I also heard that it would be advisable to order the dimensions by increasing cardinality because this would allow for a better compression and also increase the roll-up ratio.
However, there isn’t much info available on best practices and so I’d like to ask a couple of questions:
1.) I experimented with ingesting the same data several times using different dimension orders and observed small differences in resulting data volume but the roll-up ratio was always the same. To my understanding there is also no reason for why the order in which the dimensions are specified should have an effect on the rollup ratio.

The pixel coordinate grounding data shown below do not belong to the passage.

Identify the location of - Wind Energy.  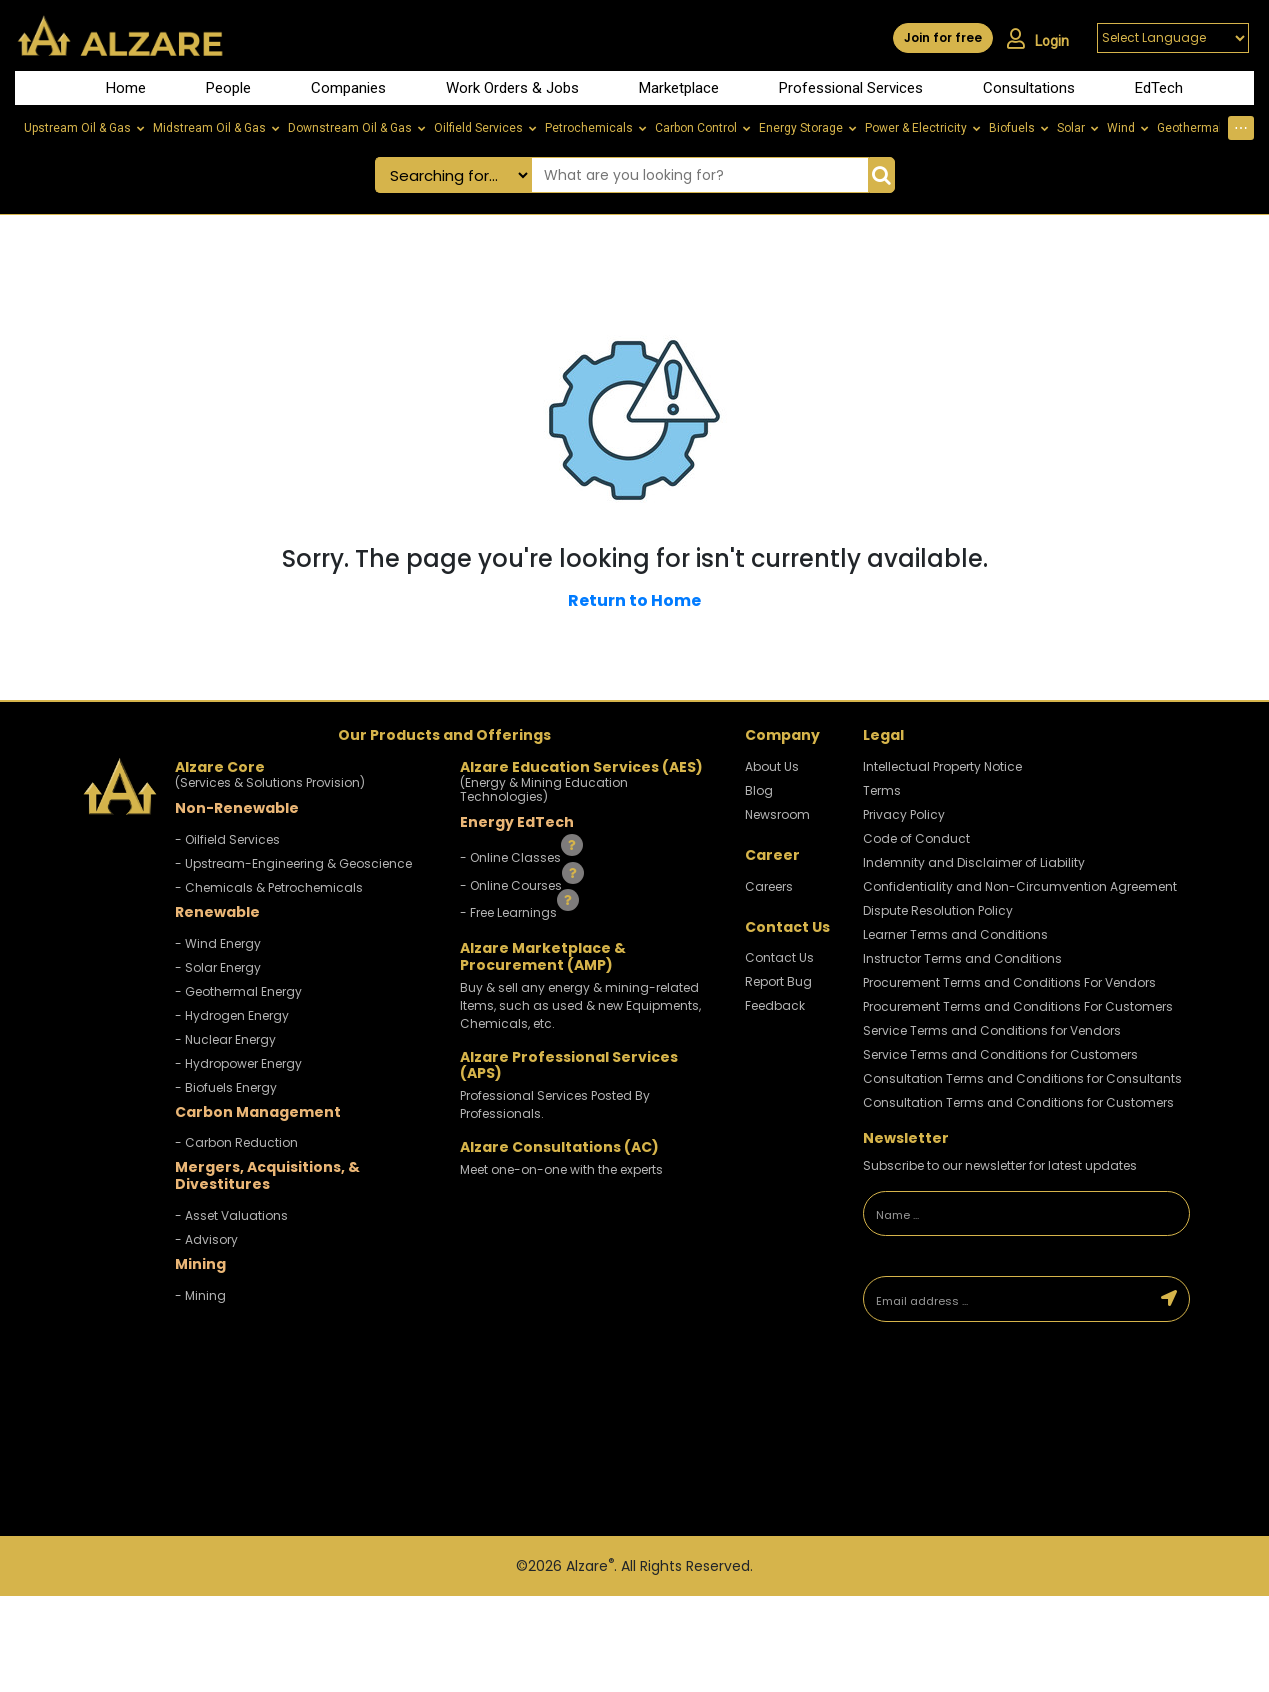 (218, 943). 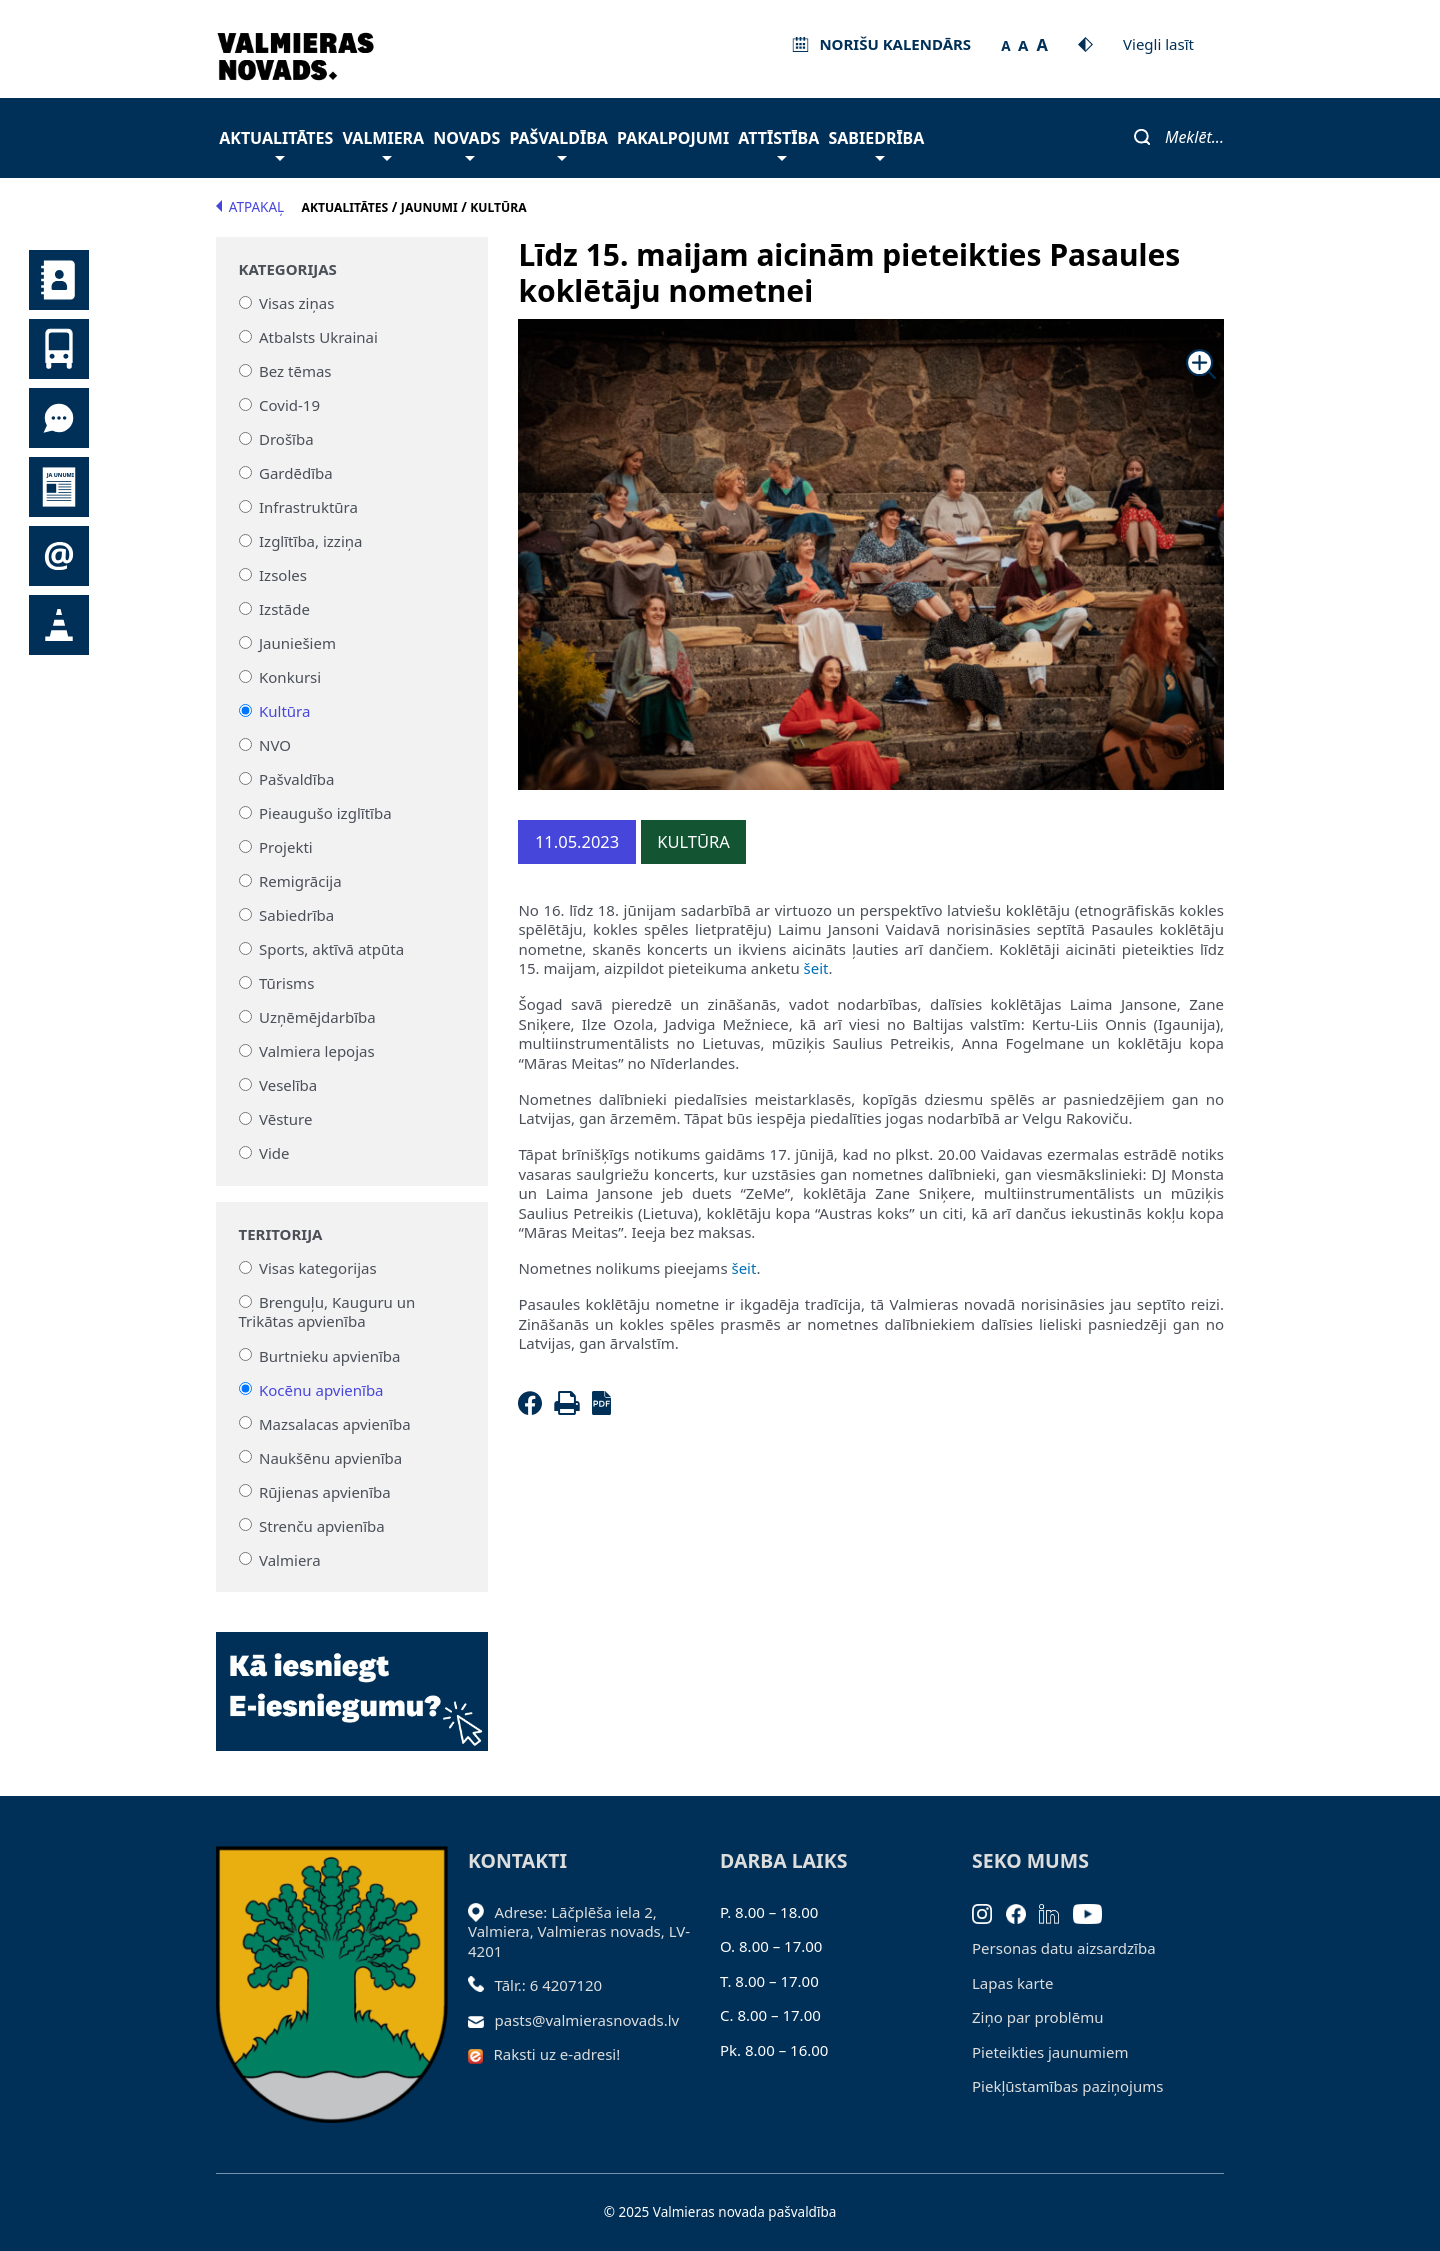 The height and width of the screenshot is (2251, 1440). What do you see at coordinates (325, 1491) in the screenshot?
I see `Rūjienas apvienība` at bounding box center [325, 1491].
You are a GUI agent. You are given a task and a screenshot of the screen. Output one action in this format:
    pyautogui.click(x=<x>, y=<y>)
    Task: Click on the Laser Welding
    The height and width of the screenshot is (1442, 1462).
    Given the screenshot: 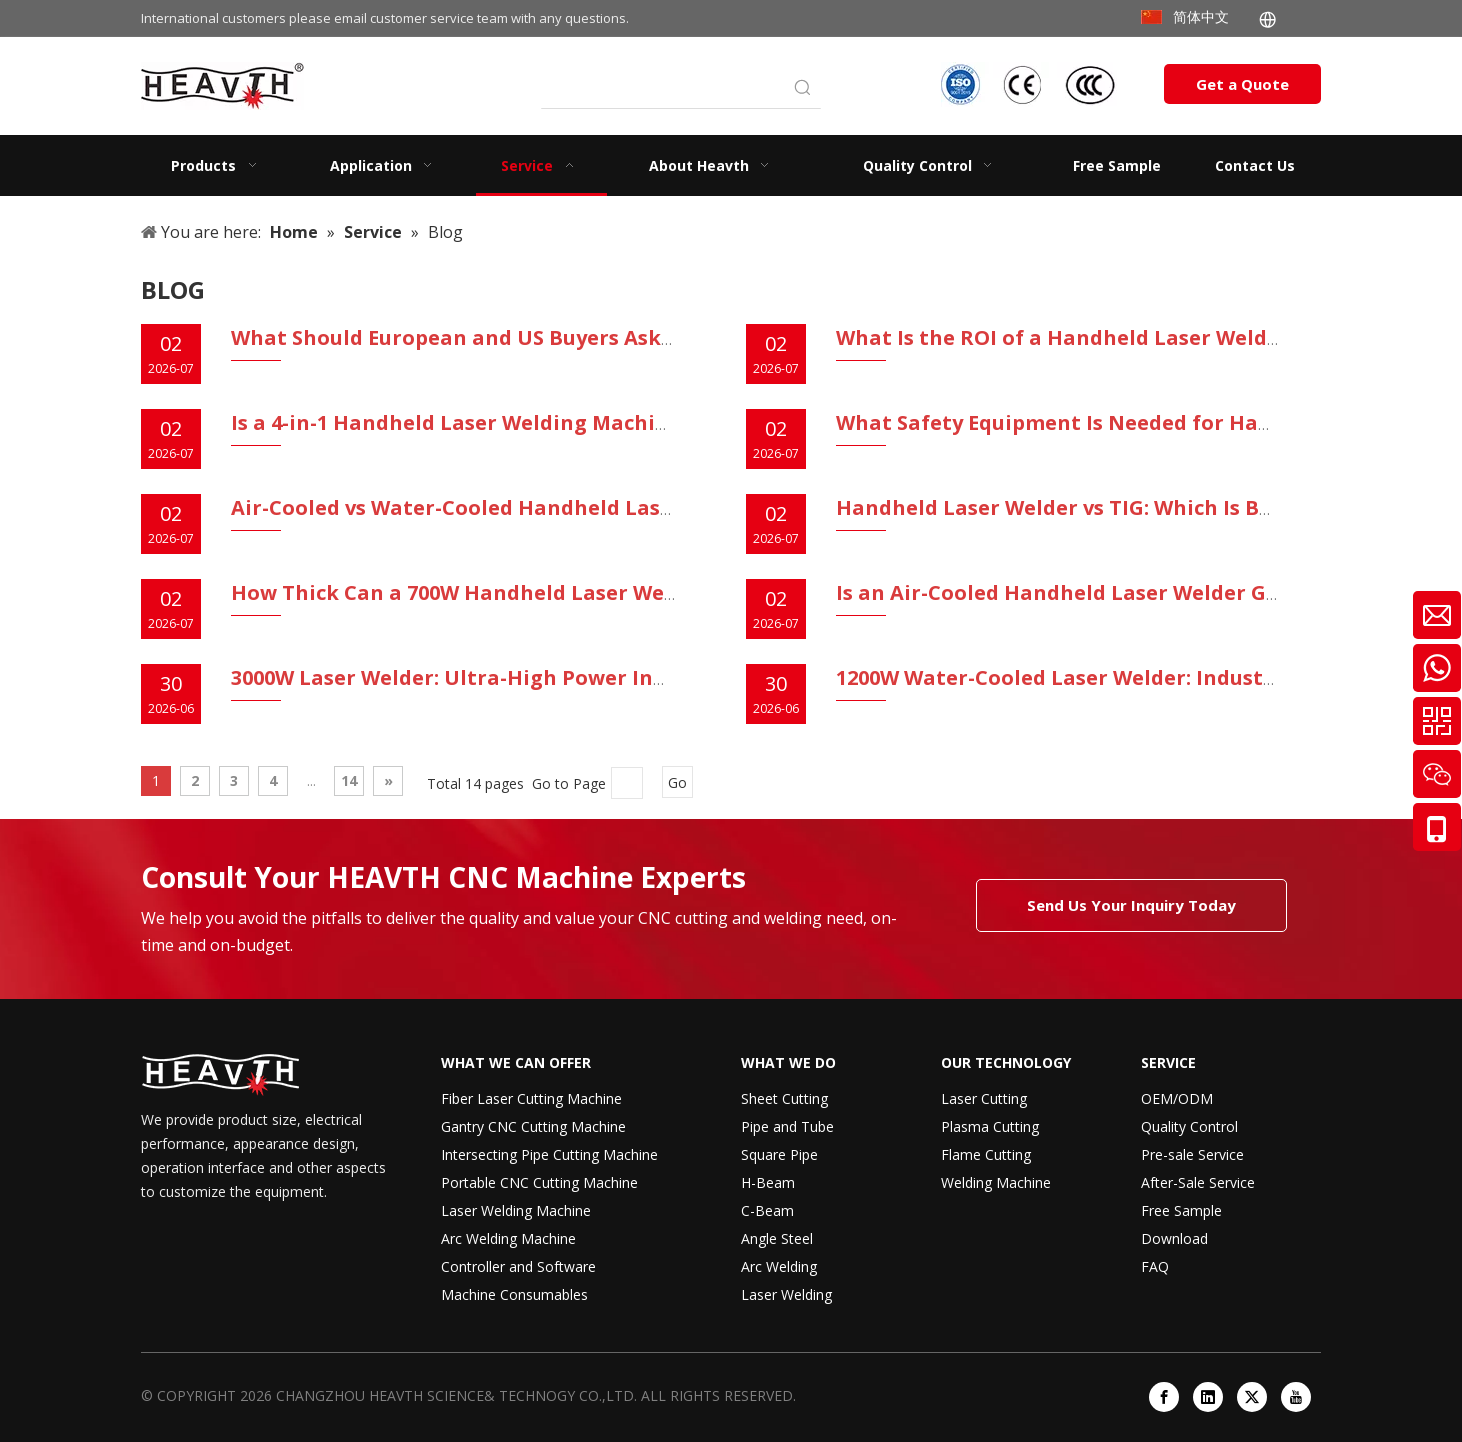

2.) To my understanding, specifying dimensions in order of increasing cardinality is only part of the story. Shouldn’t dimensions that are highly correlated also be close together? How can I determine the best order at which to specify dimensions? I was thinking about constructing a perplexity-matrix and use it to find the best order of dimensions by trying to keep the perplexity as low as possible for as long as possible while adding more and more dimensions. Is that the right way to go?
3.) One of the dimensions we have is a customer id. We currently have it as one of the last dimensions because of the high cardinality, but I wonder if it would make more sense to put this dimension first. Would putting it first speed up Druid queries that filter on one customer id? I imagine that Druid would have less segments to scan if segments were first grouped on customer id.
4.) Does Druid ever skip scanning segments because it can determine upfront that a segment doesn’t contain the dimension-range filtered on?
I observe very different segment scan times depending on the filter condition I’ve set but the number of segments scanned seems to always be in the same ballpark regardless of the filter i use.